● INSTRUCTIONS FOR THE TASK: Scan the data below for lines holding the word "werden", and copy each line found.

Collected data:

····················

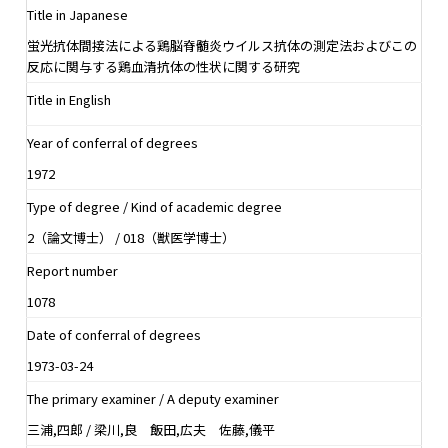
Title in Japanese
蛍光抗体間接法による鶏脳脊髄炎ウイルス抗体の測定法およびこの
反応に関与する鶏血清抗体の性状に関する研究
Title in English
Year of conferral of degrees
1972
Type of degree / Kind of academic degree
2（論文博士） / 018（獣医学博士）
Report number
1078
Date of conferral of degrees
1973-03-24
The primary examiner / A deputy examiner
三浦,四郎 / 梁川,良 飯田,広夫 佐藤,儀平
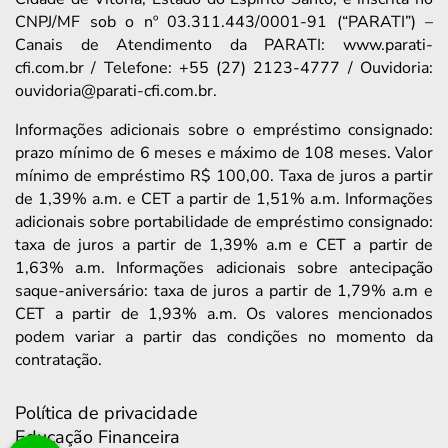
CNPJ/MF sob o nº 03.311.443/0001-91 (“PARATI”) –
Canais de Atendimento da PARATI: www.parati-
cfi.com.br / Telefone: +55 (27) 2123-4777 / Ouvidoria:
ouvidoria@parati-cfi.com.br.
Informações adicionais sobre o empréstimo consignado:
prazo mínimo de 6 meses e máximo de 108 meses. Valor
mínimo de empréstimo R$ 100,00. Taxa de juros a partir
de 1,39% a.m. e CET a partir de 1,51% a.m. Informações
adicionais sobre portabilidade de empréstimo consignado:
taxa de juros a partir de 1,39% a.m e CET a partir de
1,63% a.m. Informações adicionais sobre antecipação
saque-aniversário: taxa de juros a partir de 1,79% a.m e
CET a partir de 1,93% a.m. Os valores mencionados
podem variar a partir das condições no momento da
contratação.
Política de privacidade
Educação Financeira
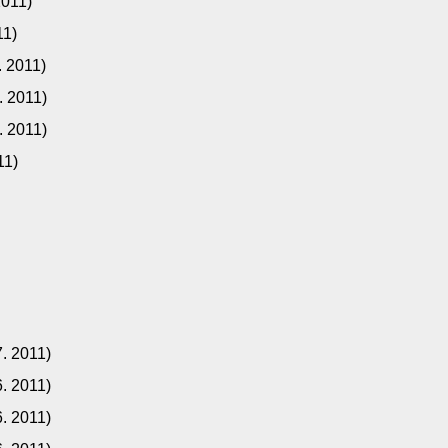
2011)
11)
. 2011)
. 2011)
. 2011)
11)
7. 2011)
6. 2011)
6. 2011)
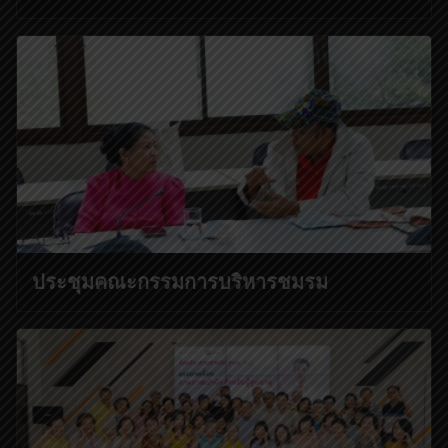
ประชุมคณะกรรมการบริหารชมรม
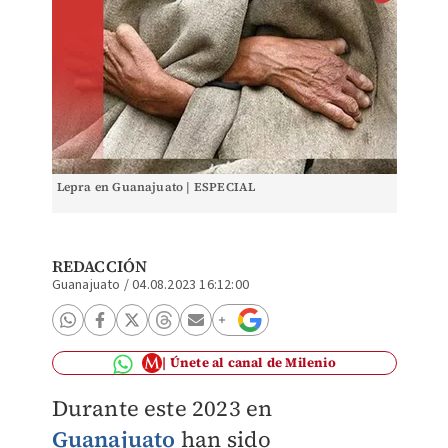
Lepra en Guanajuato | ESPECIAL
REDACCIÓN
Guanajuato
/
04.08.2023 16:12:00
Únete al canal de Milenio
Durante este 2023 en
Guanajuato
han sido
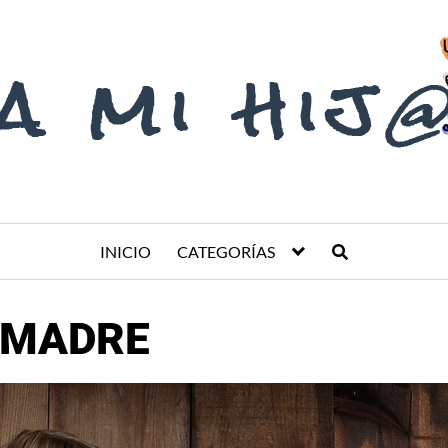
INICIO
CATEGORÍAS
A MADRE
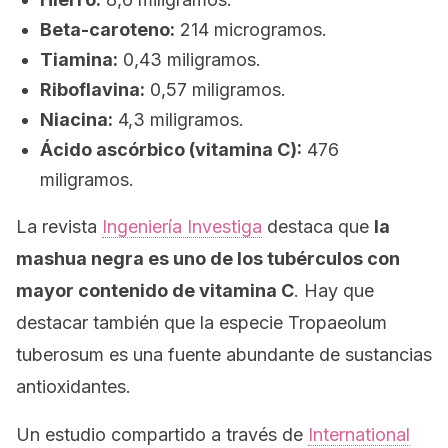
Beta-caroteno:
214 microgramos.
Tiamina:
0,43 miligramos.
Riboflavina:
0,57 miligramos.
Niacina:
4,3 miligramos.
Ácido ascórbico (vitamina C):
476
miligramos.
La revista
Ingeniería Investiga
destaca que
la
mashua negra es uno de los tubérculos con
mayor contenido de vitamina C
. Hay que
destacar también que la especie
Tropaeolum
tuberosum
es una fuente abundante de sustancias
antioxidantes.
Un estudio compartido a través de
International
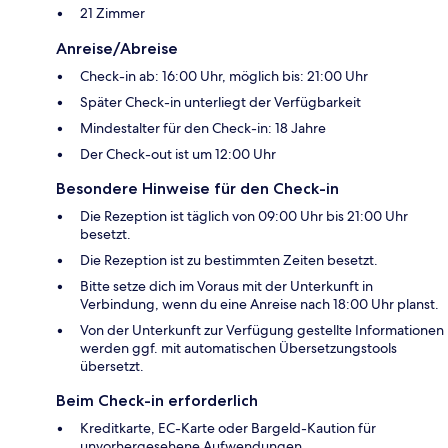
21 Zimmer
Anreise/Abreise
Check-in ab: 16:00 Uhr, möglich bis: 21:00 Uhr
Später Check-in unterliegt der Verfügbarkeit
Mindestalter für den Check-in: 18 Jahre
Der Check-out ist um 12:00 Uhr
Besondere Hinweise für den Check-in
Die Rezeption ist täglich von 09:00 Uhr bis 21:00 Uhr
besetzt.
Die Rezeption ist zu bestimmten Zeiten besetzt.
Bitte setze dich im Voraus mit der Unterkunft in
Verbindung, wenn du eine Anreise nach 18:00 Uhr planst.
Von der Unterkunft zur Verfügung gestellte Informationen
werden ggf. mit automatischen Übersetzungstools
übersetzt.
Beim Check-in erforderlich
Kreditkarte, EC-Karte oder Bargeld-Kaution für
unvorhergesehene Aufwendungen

····················

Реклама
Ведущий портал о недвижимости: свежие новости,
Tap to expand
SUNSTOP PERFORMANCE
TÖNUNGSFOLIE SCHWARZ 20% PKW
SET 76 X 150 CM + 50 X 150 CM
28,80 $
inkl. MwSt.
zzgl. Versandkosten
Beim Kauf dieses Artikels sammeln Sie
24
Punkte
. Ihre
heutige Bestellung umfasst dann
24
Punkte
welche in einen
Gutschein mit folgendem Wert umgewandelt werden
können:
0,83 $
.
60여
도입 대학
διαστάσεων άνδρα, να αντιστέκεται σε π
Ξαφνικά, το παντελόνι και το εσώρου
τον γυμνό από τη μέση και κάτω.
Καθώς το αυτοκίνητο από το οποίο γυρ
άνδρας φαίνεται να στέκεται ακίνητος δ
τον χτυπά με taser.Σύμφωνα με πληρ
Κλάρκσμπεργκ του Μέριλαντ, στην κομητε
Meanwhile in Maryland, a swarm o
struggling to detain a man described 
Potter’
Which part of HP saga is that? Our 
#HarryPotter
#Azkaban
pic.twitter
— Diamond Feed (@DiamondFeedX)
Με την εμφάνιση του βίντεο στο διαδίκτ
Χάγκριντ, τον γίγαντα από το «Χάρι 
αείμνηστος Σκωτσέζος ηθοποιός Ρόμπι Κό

····················

● EXERCISE ANSWER:
werden ggf. mit automatischen Übersetzungstools
Gutschein mit folgendem Wert umgewandelt werden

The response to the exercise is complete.